Frames for It's a Bird

Page 38.

Well on 38, all the frames are bordered with a thick, dark, black lines, which are prominent in most of the book, with occasional frames with no frames, or different colors. Some of the frames on 38 are cut and made small, and some of the frames are larger than the others, but I think the smaller ones seem to represent almost a interjection of thought or speech. The frame with Superman's chest on it and the following frame, which seem to be a metaphor what for Seagle is thinking. The larger frames seem to be the bulky, info filled story, it is the meat of the pages which to me represents that maybe it means the most to the story in turns of its plot. As I stated earlier, I think the smaller frames are quick thoughts, that imply that someone is thinking of them while talking or doing something. Even on the next page every frame is exactly  the same shape, size, which to me implies its pure story, no real deeper meaning just jargon. 

To me the smaller the frame the quicker the conversation, thought or whatever is on the page because as readers it is in fact a quicker read for us.
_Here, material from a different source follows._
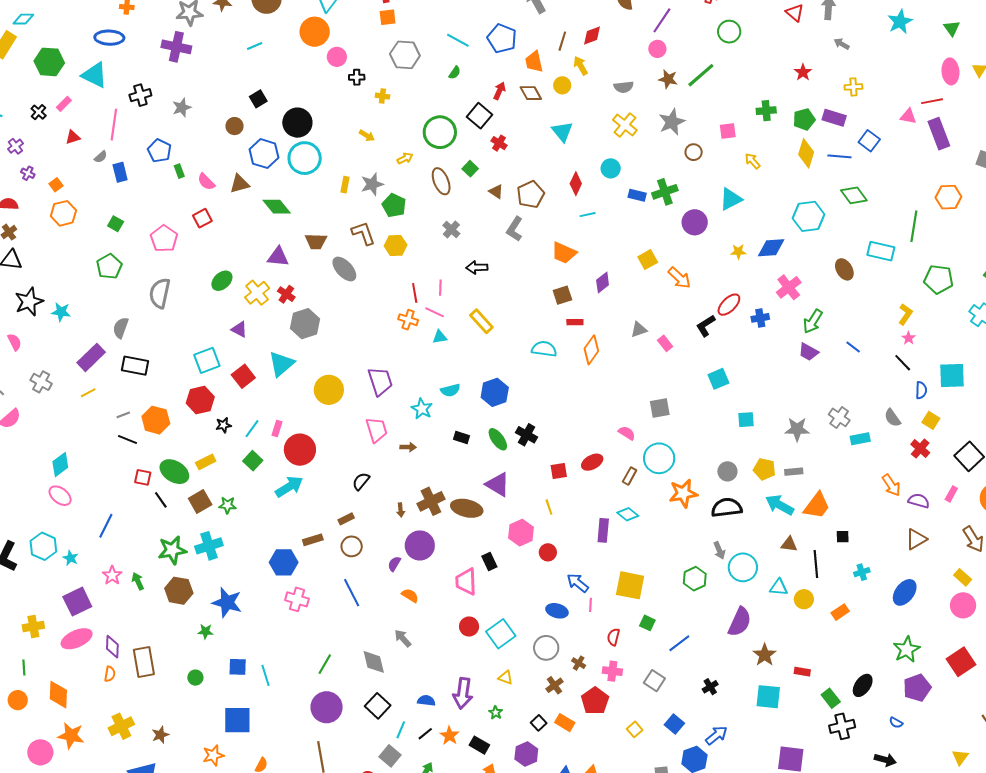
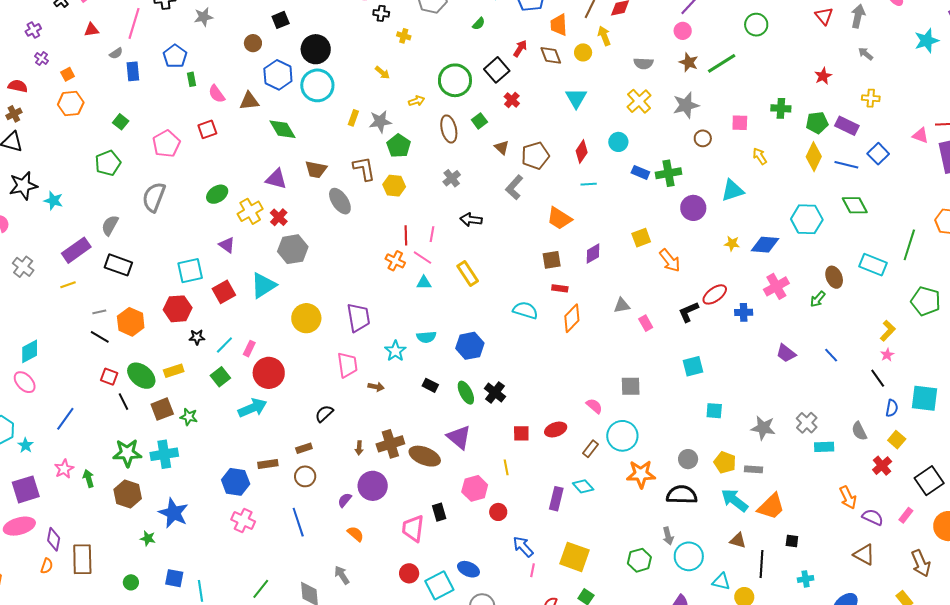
green arrow: (813, 321) -> (818, 299), moved, size x0.7
brown triangle: (916, 539) -> (864, 555), turned 50
blue ellipse: (557, 611) -> (468, 569), moved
Their tends to be less words, while on the larger more squarish frames, they have more words, and is story like, its like a square which is a basic shape represents basic information and conformity into the story. Those frames to me tend not to stand out as much, they just fit in with the ebb and flow of the story. I feel I read definitively quicker with the smaller, less-wordy frames, and I take more time on the bigger ones because I have to read more words, and see all the events going on in the frame. Seagle's life is bland and boring, his life has no color so when we see these bland, plain frames its just emphasizes that Seagle is just another face in the crowd.